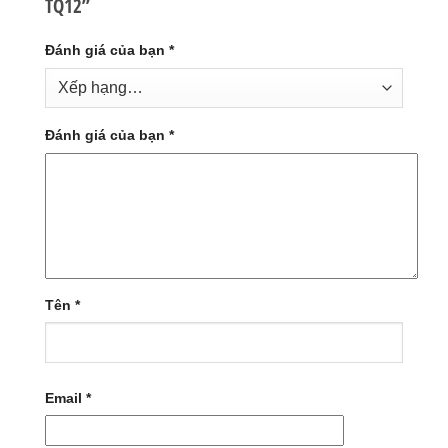
TQ12”
Đánh giá của bạn
*
Đánh giá của bạn
*
Tên
*
Email
*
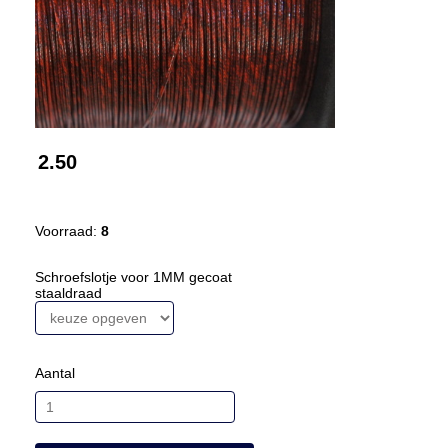
2.50
Voorraad:
8
Schroefslotje voor 1MM gecoat
staaldraad
Aantal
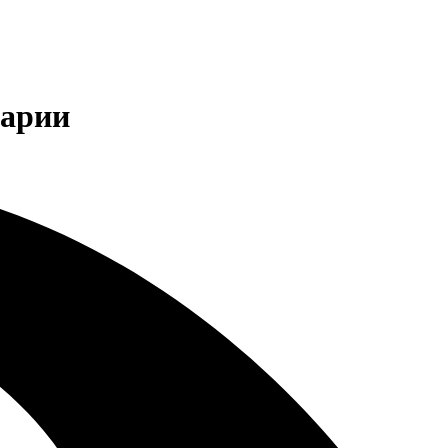
тарии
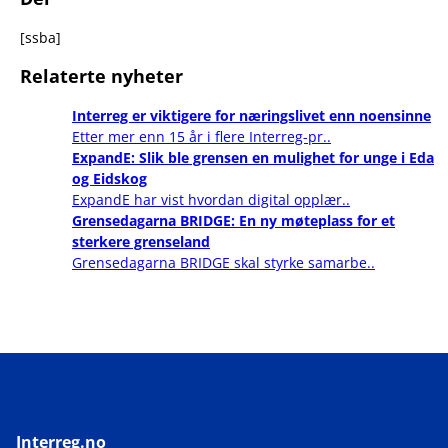
[ssba]
Relaterte nyheter
Interreg er viktigere for næringslivet enn noensinne
Etter mer enn 15 år i flere Interreg-pr..
ExpandE: Slik ble grensen en mulighet for unge i Eda
og Eidskog
ExpandE har vist hvordan digital opplær..
Grensedagarna BRIDGE: En ny møteplass for et
sterkere grenseland
Grensedagarna BRIDGE skal styrke samarbe..
Interreg.no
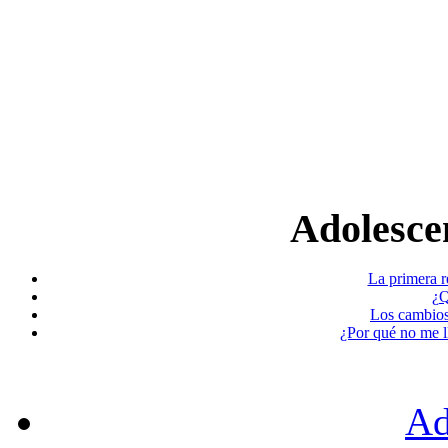
Adolescen
La primera r
¿Q
Los cambios
¿Por qué no me l
Ad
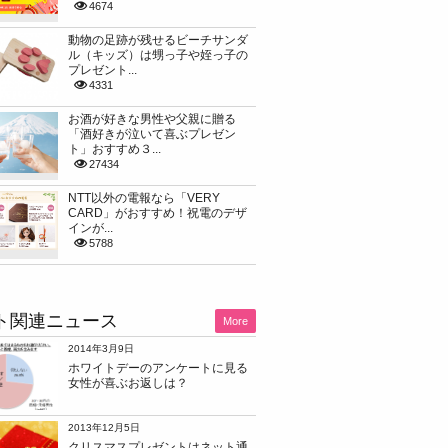
4674
動物の足跡が残せるビーチサンダ
ル（キッズ）は甥っ子や姪っ子の
プレゼント...
4331
お酒が好きな男性や父親に贈る
「酒好きが泣いて喜ぶプレゼン
ト」おすすめ３...
27434
NTT以外の電報なら「VERY
CARD」がおすすめ！祝電のデザ
インが...
5788
ト関連ニュース
More
2014年3月9日
ホワイトデーのアンケートに見る
女性が喜ぶお返しは？
2013年12月5日
クリスマスプレゼントはネット通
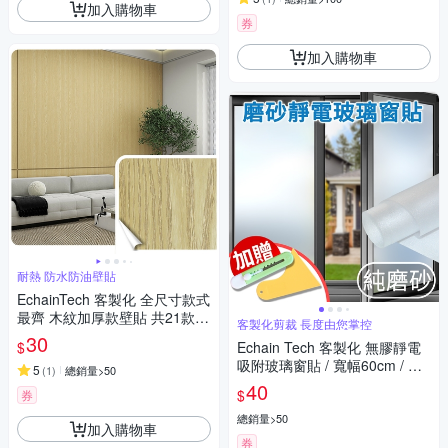
加入購物車
券
加入購物車
耐熱 防水防油壁貼
EchainTech 客製化 全尺寸款式
最齊 木紋加厚款壁貼 共21款
客製化剪裁 長度由您掌控
寬幅120cm (牆貼/木紋貼/壁紙/
30
$
Echain Tech 客製化 無膠靜電
門貼/防水防油)
吸附玻璃窗貼 / 寬幅60cm / 每
5
(
1
)
總銷量>50
單位10cm / 共9款
40
$
券
總銷量>50
加入購物車
券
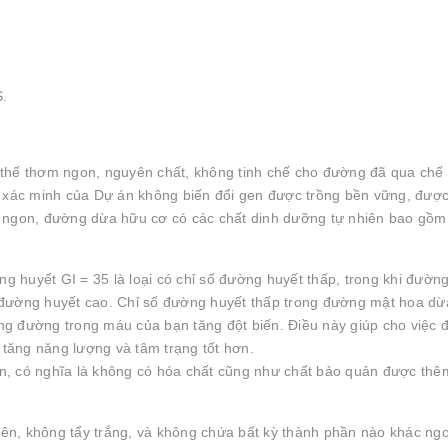
S.
thế thơm ngon, nguyên chất, không tinh chế cho đường đã qua chế 
c xác minh của Dự án không biến đổi gen được trồng bền vững, đượ
ơm ngon, đường dừa hữu cơ có các chất dinh dưỡng tự nhiên bao gồm
 huyết GI = 35 là loại có chỉ số đường huyết thấp, trong khi đườn
ố đường huyết cao. Chỉ số đường huyết thấp trong đường mật hoa d
g đường trong máu của bạn tăng đột biến. Điều này giúp cho việc đ
 tăng năng lượng và tâm trạng tốt hơn.
n, có nghĩa là không có hóa chất cũng như chất bảo quản được thê
hiên, không tẩy trắng, và không chứa bất kỳ thành phần nào khác ngo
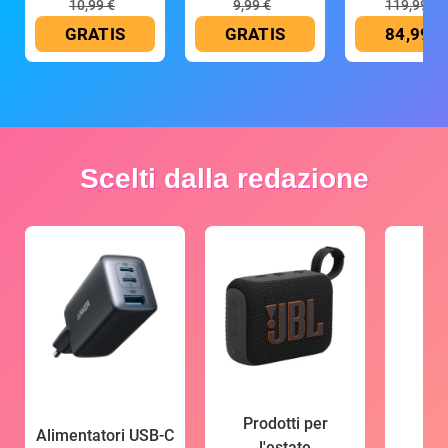
10,99 €
9,99 €
119,99 €
GRATIS
GRATIS
84,99 €
Scelti dalla redazione
Prodotti per
Alimentatori USB-C
l'estate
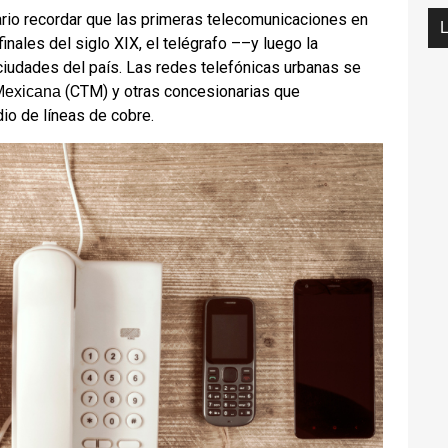
ario recordar que las primeras telecomunicaciones en
finales del siglo XIX, el telégrafo ––y luego la
s ciudades del país. Las redes telefónicas urbanas se
(CTM) y otras concesionarias que
Mexicana
io de líneas de cobre.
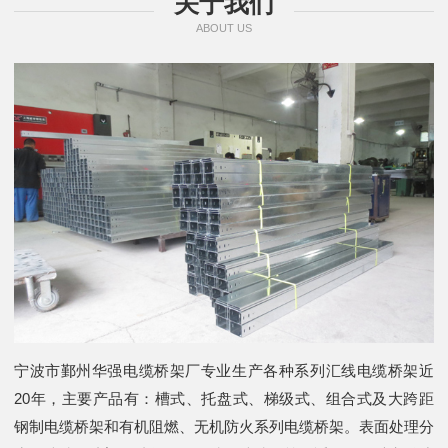
关于我们
ABOUT US
宁波市鄞州华强电缆桥架厂专业生产各种系列汇线电缆桥架近
20年，主要产品有：槽式、托盘式、梯级式、组合式及大跨距
钢制电缆桥架和有机阻燃、无机防火系列电缆桥架。表面处理分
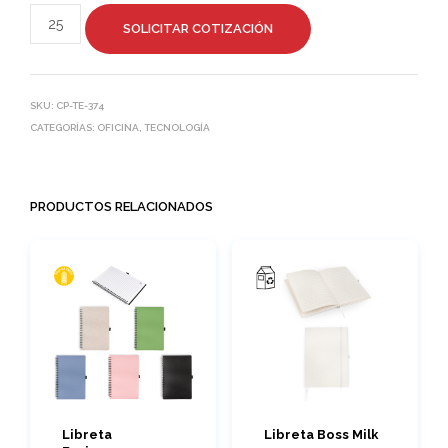
SOLICITAR COTIZACIÓN
SKU:
CP-TE-374
CATEGORÍAS:
OFICINA
,
TECNOLOGÍA
PRODUCTOS RELACIONADOS
Libreta
Libreta Boss Milk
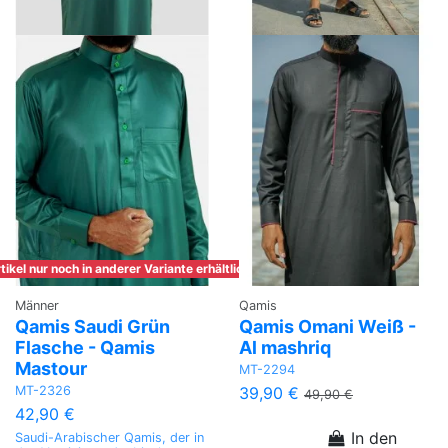
tikel nur noch in anderer Variante erhältlich
Männer
Qamis
Qamis Saudi Grün
Qamis Omani Weiß -
Flasche - Qamis
Al mashriq
Mastour
MT-2294
MT-2326
39,90 €
49,90 €
42,90 €
In den
Saudi-Arabischer Qamis, der in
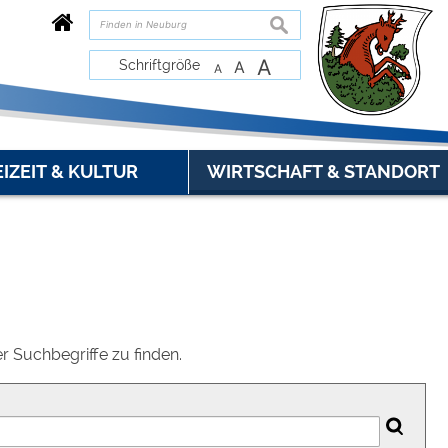
suchen
A
Schriftgröße
A
A
EIZEIT & KULTUR
WIRTSCHAFT & STANDORT
 Suchbegriffe zu finden.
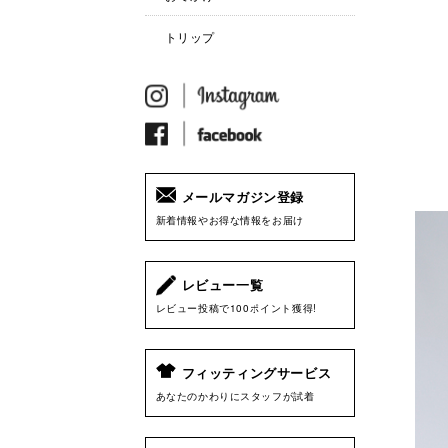
トリップ
メールマガジン登録
新着情報やお得な情報をお届け
レビュー一覧
レビュー投稿で100ポイント獲得!
フィッティングサービス
あなたのかわりにスタッフが試着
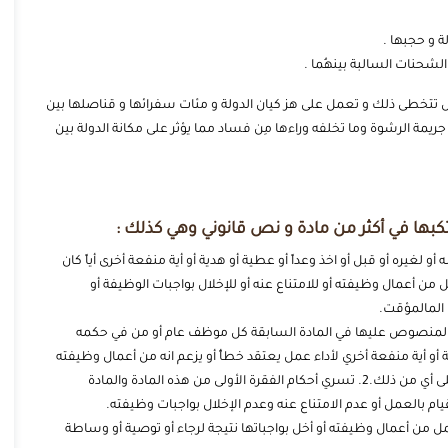
ة و حجبها .
الشحنات السالبة بينهُما .
 تتخطى ذلك و تعمل على هز كيان الدولة و مئات سفرائها و قناصلها بين
ا جريمة الرشوة وما تخلفه وراءها مِن فساد مما يؤثر على مكانة الدولة بين
كبها في أكثر من مادة و نص قانوني وهي كذلك :
 أو لغيره أو قبل أو اخذ وعداً أو عطية أو هدية أو أية منفعة أخرى أياً كان
 من أعمال وظيفته أو للامتناع عنه أو للإخلال بواجبات الوظيفة أو
 المالمؤقت.
ات العقوبة المنصوص عليها في المادة السابقة كل موظف عام أو من في حكمه
 أو أية منفعة أخري لأداء عمل يعتقد خطأً أو يزعم انه من أعمال وظيفته
أو للامتناع عنه أو للإخلال بواجبات الوظيفة أو لمكافأته على أي من ذلك.2. تسري أحكام الفقرة الأولى من هذه المادة والمادة
م بالعمل أو عدم الامتناع عنه وعدم الإخلال بواجبات وظيفته.
ن عمل من أعمال وظيفته أو أخل بواجباتها نتيجة لرجاء أو توصية أو وساطة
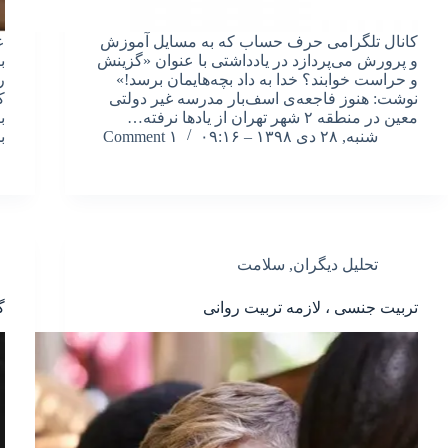
کانال تلگرامی حرف حساب که به مسایل آموزش
و پرورش می‌پردازد در یادداشتی با عنوان «گزینش
ب
و حراست خوابند؟ خدا به داد بچه‌هایمان برسد!»
ر
نوشت: هنوز فاجعه‌ی اسف‌بار مدرسه غیر دولتی
ک
معین در منطقه ۲ شهر تهران از یادها نرفته…
ب
شنبه, ۲۸ دی ۱۳۹۸ – ۰۹:۱۶
۱ Comment
ب
تحلیل دیگران
,
سلامت
تربیت جنسی ، لازمه تربیت روانی
گ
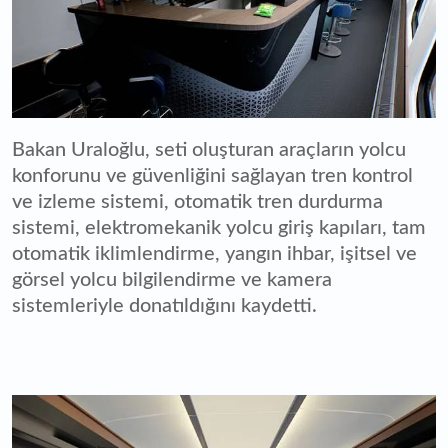
Bakan Uraloğlu, seti oluşturan araçların yolcu
konforunu ve güvenliğini sağlayan tren kontrol
ve izleme sistemi, otomatik tren durdurma
sistemi, elektromekanik yolcu giriş kapıları, tam
otomatik iklimlendirme, yangın ihbar, işitsel ve
görsel yolcu bilgilendirme ve kamera
sistemleriyle donatıldığını kaydetti.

* * *

### [TASK TO CARRY OUT]
Where does the word "thấp" appear in the listing above? Copy every line that holds it.

### [COMPLETED EXERCISE]
 huyết GI = 35 là loại có chỉ số đường huyết thấp, trong khi đườn
ố đường huyết cao. Chỉ số đường huyết thấp trong đường mật hoa d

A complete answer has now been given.